> WHAT YOU HAVE TO DO:
Take the entries below and print, exactly, the stretch from the line containing "findings into action" through the line containing "commissioning inspection produced 45,335", both included.

(Page-level text extractions)
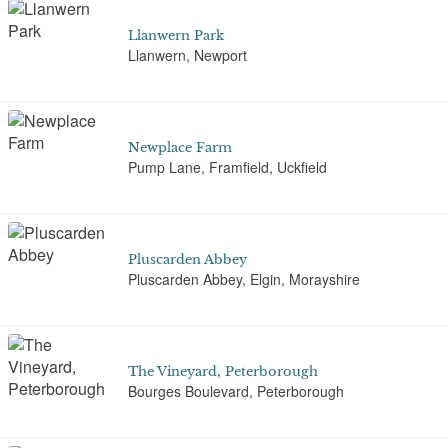
Llanwern Park
Llanwern, Newport
Newplace Farm
Pump Lane, Framfield, Uckfield
Pluscarden Abbey
Pluscarden Abbey, Elgin, Morayshire
The Vineyard, Peterborough
Bourges Boulevard, Peterborough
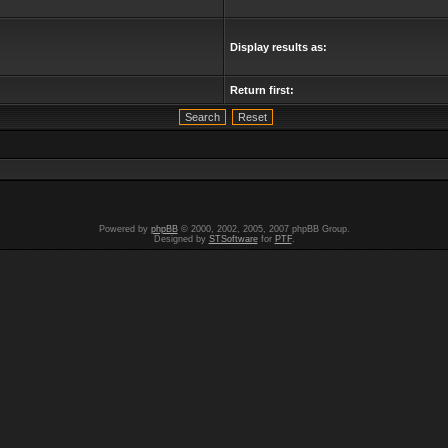
Display results as:
Return first:
Powered by
phpBB
© 2000, 2002, 2005, 2007 phpBB Group.
Designed by
STSoftware
for
PTF
.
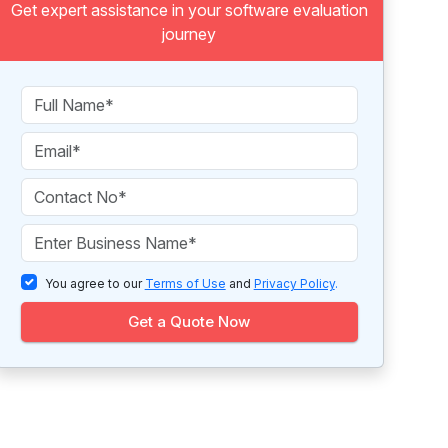
Get expert assistance in your software evaluation
journey
You agree to our
Terms of Use
and
Privacy Policy
.
Get a Quote Now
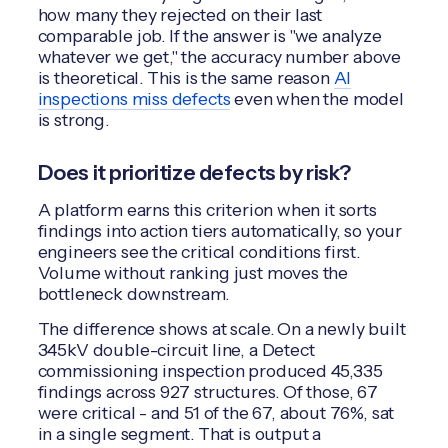
how many they rejected on their last
comparable job. If the answer is "we analyze
whatever we get," the accuracy number above
is theoretical. This is the same reason
AI
inspections miss defects
even when the model
is strong.
Does it prioritize defects by risk?
A platform earns this criterion when it sorts
findings into action tiers automatically, so your
engineers see the critical conditions first.
Volume without ranking just moves the
bottleneck downstream.
The difference shows at scale. On a newly built
345kV double-circuit line, a Detect
commissioning inspection produced 45,335
findings across 927 structures. Of those, 67
were critical - and 51 of the 67, about 76%, sat
in a single segment. That is output a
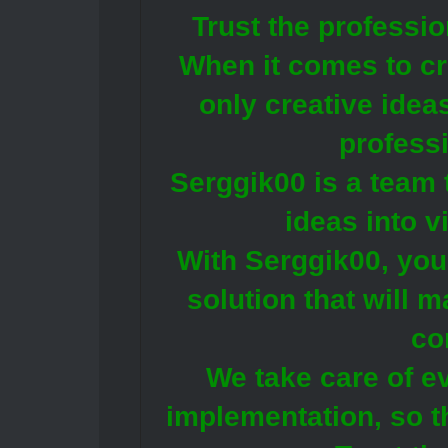
Trust the professi
When it comes to cre
only creative idea
profess
Serggik00 is a team 
ideas into v
With Serggik00, you 
solution that will 
co
We take care of e
implementation, so t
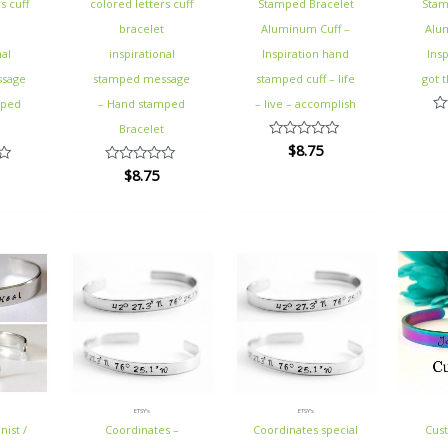
s cuff
colored letters cuff
Stamped Bracelet
Stam
t
bracelet
Aluminum Cuff –
Alu
nal
inspirational
Inspiration hand
Insp
ssage
stamped message
stamped cuff – life
got t
mped
– Hand stamped
– live – accomplish
Ra
t
Bracelet
0
$
8.75
Rated
ou
0
of
$
8.75
Rated
out
5
0
of
out
5
of
5
ETSY's
ETSY's
nist /
Coordinates –
Coordinates special
Cus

> SOLUTION FOR THIS EXERCISE:
findings into action tiers automatically, so your
engineers see the critical conditions first.
Volume without ranking just moves the
bottleneck downstream.
The difference shows at scale. On a newly built
345kV double-circuit line, a Detect
commissioning inspection produced 45,335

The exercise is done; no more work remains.